As we know, we’re not talking about pesky increases to the monthly cost of living in your home.  We are talking about increases that will cause many to no longer be able to afford to live in their home at all.  We are talking about increases that will force people to sell and no longer live in the condominium that they have lived in for perhaps decades.

Notwithstanding the fact that none of these increases are the result of anything the Board members did or didn’t do, board members know who is likely to be blamed for this financial disaster many unit owners find themselves in ——the Board members.  So what else is new?

Board members are used to being blamed when things go wrong even though it’s not their fault.  That comes with the territory.  They get yelled and screamed at, the meeting ends and then it’s usually over.  Maybe there’s some nasty e-mail that float around the community.  This time it’s different.

Even if unit owners come to the realization and accept that they can’t afford to live in the condo any longer, the question is….so where can they go?  Every condo seems to be in the same shape.  Or if owners choose to move to a place that’s simply newer and not yet required to perform these inspections and repairs, you can bet they cost a lot more money than where they currently live.  There’s simply no place to turn to.
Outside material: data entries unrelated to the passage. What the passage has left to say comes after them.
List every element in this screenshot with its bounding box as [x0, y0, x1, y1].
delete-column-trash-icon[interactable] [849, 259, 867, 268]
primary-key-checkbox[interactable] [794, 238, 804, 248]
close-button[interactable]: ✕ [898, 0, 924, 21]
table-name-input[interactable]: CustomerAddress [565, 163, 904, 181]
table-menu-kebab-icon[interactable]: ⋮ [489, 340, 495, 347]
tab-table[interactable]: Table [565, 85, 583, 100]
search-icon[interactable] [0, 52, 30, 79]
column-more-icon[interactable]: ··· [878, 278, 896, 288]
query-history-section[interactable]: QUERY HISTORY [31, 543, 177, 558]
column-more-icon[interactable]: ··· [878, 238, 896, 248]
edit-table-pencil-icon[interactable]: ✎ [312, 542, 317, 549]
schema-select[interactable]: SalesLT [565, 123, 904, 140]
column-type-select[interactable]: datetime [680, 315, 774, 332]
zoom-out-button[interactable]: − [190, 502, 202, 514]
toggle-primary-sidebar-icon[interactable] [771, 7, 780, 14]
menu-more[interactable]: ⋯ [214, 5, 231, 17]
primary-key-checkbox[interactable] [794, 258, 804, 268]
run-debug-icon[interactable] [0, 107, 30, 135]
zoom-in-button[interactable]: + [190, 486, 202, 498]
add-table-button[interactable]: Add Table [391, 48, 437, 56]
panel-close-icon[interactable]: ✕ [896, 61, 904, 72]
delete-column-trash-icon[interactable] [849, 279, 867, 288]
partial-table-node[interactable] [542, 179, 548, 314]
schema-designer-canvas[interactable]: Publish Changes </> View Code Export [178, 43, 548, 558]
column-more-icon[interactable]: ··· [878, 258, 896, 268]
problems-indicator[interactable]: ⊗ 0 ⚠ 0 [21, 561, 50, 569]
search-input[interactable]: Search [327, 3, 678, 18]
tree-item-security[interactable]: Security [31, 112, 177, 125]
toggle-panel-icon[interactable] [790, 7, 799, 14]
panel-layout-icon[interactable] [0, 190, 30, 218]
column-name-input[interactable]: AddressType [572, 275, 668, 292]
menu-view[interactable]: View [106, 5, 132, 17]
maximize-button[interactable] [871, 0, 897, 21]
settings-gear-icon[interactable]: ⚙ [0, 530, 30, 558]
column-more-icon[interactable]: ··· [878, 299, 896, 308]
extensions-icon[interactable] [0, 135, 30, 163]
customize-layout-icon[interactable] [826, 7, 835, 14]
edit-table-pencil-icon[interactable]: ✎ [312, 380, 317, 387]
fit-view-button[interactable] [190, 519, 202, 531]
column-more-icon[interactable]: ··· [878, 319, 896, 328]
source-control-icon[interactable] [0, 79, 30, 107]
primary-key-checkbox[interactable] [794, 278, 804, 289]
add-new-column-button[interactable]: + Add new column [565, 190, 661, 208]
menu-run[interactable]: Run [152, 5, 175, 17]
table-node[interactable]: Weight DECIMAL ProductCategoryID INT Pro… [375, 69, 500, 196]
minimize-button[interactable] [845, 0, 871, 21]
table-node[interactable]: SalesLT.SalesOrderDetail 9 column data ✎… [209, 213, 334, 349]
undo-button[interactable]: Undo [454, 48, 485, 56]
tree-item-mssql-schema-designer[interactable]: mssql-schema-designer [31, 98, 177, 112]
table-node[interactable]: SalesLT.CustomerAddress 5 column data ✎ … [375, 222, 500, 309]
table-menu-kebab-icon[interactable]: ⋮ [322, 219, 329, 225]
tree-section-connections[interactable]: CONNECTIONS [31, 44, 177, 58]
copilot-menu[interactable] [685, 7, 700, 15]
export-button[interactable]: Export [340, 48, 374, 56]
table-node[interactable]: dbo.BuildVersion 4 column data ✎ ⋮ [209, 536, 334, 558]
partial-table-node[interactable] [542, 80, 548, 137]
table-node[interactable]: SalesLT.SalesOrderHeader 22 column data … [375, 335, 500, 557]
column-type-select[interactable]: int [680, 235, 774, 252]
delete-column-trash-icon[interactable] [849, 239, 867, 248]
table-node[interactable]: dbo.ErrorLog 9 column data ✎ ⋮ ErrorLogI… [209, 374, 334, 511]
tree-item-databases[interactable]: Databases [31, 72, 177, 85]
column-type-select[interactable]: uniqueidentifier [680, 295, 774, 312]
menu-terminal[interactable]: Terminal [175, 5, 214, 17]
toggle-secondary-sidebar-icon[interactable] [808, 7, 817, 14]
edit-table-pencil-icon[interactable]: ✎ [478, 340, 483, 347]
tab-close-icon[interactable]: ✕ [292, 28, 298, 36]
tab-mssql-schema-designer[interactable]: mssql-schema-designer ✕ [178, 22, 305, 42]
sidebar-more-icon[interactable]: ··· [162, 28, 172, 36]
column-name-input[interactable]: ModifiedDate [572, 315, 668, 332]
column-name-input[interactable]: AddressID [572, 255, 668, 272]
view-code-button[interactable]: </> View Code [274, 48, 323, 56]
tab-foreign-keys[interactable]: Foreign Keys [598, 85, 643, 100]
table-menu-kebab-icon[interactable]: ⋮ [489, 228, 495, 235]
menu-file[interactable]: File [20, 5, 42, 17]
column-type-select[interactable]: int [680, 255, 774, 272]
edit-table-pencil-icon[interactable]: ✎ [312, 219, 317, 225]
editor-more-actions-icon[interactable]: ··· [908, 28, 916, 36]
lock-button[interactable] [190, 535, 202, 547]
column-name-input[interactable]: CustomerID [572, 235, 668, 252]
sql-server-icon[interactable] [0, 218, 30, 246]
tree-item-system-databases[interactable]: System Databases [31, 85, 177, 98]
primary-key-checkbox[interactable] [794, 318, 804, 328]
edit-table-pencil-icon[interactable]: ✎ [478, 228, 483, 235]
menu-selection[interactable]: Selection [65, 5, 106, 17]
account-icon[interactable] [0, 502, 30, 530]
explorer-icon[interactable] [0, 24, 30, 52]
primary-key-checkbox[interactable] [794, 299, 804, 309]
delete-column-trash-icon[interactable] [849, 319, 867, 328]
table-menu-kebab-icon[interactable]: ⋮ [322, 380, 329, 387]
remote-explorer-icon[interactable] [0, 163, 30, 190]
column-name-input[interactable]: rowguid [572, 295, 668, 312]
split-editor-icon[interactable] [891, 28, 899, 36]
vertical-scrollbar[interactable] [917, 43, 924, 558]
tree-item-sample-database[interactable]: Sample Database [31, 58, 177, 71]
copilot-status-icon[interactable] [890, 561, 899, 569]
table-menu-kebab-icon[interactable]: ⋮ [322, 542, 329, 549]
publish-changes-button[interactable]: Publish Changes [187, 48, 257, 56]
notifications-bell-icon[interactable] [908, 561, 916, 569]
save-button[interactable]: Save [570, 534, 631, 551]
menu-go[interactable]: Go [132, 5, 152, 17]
When there is desperation and fear, people become irrational and often times violent and that is why I honestly fear for the safety of condominium board members throughout the state.  This is not a knock on the millions of law abiding condominium owners throughout the state.  They  were thrown into this position because The Florida Legislature failed all of you.  Instead of always requiring condominium owners to put away money for a rainy day, The Florida Legislature cow-towed to the whims of developers, law firms and other special interest groups who always lobbied against mandatory reserves.  The only reason why mandatory reserves are now required is because 98 innocent men, women and children died at The Champlain Towers in Surfside as a result of not having nearly enough money on hand to make obviously needed structural repairs in their condominium.

So Board members……….you didn’t volunteer in your community to get punched out or worse at your board meetings.  My advice is….when you know you’re about to pass a special assessment at a meeting, and at that meeting people are going to be going crazy……protect yourselves.  Make sure there are police or at least security at the meeting.  Better be safe than sorry.